Problem details –
Output exactly the line that includes "Onze beste bestemmingen voor" and all the lines after it through the end of the listing below, and nothing more.

-- Opening Marker --

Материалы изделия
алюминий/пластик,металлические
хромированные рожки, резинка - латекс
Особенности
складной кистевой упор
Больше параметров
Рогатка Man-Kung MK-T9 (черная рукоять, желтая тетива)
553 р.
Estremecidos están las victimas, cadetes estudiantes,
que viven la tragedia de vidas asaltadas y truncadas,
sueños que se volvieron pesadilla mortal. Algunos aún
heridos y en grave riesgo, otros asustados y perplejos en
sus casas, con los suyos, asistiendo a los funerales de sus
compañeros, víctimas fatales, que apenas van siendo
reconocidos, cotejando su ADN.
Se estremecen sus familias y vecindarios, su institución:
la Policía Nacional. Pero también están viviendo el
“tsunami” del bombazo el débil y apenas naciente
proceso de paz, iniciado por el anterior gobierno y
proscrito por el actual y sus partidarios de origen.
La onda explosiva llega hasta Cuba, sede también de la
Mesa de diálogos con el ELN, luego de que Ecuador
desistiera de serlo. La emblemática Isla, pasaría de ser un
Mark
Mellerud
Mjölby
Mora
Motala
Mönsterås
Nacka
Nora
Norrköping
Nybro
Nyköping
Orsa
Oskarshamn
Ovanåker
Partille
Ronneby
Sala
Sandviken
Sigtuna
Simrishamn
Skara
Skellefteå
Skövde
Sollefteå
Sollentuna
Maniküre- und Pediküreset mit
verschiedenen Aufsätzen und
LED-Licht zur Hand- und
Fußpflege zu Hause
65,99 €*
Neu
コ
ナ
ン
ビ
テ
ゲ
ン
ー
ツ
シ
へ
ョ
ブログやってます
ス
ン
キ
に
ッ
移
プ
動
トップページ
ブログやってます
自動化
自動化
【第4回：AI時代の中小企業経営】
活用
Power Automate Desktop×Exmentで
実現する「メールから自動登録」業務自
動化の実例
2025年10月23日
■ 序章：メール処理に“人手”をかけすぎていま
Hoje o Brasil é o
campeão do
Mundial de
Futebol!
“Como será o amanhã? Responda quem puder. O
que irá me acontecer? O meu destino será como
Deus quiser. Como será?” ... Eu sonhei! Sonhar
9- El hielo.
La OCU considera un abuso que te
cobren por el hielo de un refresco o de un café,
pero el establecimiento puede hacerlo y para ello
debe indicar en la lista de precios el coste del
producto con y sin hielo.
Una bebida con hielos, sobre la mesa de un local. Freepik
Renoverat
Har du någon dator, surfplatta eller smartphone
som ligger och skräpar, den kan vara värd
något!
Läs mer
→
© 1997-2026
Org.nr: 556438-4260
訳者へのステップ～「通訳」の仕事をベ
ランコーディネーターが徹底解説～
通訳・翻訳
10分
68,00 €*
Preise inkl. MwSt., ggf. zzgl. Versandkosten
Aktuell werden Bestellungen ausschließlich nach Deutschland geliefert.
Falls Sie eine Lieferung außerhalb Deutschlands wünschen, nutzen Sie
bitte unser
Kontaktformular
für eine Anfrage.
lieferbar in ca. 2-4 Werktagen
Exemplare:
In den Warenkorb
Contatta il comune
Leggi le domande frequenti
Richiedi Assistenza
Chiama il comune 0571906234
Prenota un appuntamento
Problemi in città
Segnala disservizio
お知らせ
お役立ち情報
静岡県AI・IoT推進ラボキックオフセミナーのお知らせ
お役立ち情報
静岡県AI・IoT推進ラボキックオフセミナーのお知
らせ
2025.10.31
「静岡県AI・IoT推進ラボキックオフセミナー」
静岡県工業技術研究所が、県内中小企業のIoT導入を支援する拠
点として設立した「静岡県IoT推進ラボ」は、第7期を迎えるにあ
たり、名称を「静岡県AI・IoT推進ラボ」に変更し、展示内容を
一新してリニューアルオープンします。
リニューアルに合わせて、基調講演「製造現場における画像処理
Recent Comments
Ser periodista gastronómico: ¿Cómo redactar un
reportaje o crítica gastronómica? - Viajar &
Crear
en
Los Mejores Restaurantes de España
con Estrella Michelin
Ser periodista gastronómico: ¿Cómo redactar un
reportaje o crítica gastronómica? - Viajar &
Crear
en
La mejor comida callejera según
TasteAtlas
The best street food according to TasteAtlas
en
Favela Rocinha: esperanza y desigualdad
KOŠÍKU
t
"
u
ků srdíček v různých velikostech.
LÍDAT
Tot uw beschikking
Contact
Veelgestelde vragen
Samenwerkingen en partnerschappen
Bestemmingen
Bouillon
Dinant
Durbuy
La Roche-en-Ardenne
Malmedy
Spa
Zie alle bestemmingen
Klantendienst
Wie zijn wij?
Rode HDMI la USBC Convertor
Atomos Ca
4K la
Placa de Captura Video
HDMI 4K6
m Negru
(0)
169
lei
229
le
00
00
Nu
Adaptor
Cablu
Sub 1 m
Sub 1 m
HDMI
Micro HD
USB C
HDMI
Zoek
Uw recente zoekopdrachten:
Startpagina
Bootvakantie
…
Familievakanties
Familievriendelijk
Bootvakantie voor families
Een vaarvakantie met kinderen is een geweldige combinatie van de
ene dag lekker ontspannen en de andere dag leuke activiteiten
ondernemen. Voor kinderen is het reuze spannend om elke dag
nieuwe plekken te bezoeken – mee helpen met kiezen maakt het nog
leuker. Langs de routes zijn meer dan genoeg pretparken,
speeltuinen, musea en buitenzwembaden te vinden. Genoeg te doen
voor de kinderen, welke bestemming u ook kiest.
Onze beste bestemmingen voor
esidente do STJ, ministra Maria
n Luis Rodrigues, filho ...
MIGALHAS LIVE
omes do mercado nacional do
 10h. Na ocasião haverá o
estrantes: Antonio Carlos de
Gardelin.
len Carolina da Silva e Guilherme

-- Closing Marker --

Expected answer –
Onze beste bestemmingen voor
esidente do STJ, ministra Maria
n Luis Rodrigues, filho ...
MIGALHAS LIVE
omes do mercado nacional do
 10h. Na ocasião haverá o
estrantes: Antonio Carlos de
Gardelin.
len Carolina da Silva e Guilherme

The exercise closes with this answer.